The important part is writ BIG below
- Utility Warehouse failed to treat some of its customers fairly and to offer services and support to those in payment difficulty in all cases
- Customers were not consistently offered services, such as debt repayment plans and energy efficiency advice, which left some of its customers disadvantaged
- Utility Warehouse will pay £1.5 million to Ofgem’s voluntary redress fund for its failings
Utility Warehouse accepts it failed to consistently treat customers fairly, which resulted in some customers being disadvantaged and facing increased financial hardship.

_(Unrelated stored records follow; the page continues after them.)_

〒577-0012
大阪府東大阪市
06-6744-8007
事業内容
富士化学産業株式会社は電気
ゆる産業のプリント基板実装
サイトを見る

Ofgem, the energy regulator, was made aware of the failings following an audit report in 2018. A formal investigation was then opened which found that Utility Warehouse’s failings took place between 2013 and 2019.
The supplier did not consistently offer to put domestic customers struggling to pay their energy bills on debt repayment plans, to allow payments to be taken direct from customers’ benefits or to take into account customers’ ability to pay when calculating regular instalments as required.

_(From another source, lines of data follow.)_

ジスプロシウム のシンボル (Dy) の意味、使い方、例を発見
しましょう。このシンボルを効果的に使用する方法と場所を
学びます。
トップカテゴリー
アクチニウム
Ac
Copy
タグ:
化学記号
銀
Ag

Customers were not consistently offered the option of paying back charges via the voluntary installation of a pre-payment meter or offered energy efficiency advice on how to reduce their bills. In some cases, this led to the unnecessary installation of pre-payment meters under warrant.
During the course of the investigation, Utility Warehouse also raised the fact that it submitted some inaccurate Social Obligation Reporting (SOR) data to Ofgem between 2013-2019. This data allows Ofgem to review suppliers’ performance regarding their social obligations and compliance with licence requirements, challenge poor performance and inform policy decisions.
Ofgem has decided to close the investigation through alternative action after considering that Utility Warehouse has accepted its failings and put in place measures to prevent this from happening again. It has offered to pay £1.5 million into the voluntary redress fund, which supports vulnerable customers and innovation within the energy sector.
Cathryn Scott, Director of Enforcement and Emerging Issues at Ofgem, said:
“Energy suppliers are required to look after their customers, especially those in vulnerable situations. Between 2013-2019, Utility Warehouse failed to take the necessary steps to treat some customers in payment difficulty fairly, depriving them of the opportunity to manage their energy debt and ongoing energy costs.
“While the unprecedented and unexpected rise in gas and electricity prices over recent months has put energy markets under severe strain, we expect suppliers to continue to comply with their licence obligations and treat people fairly, including by providing support to vulnerable consumers. Where we see poor behaviour, Ofgem will be ready to step in and take swift action.”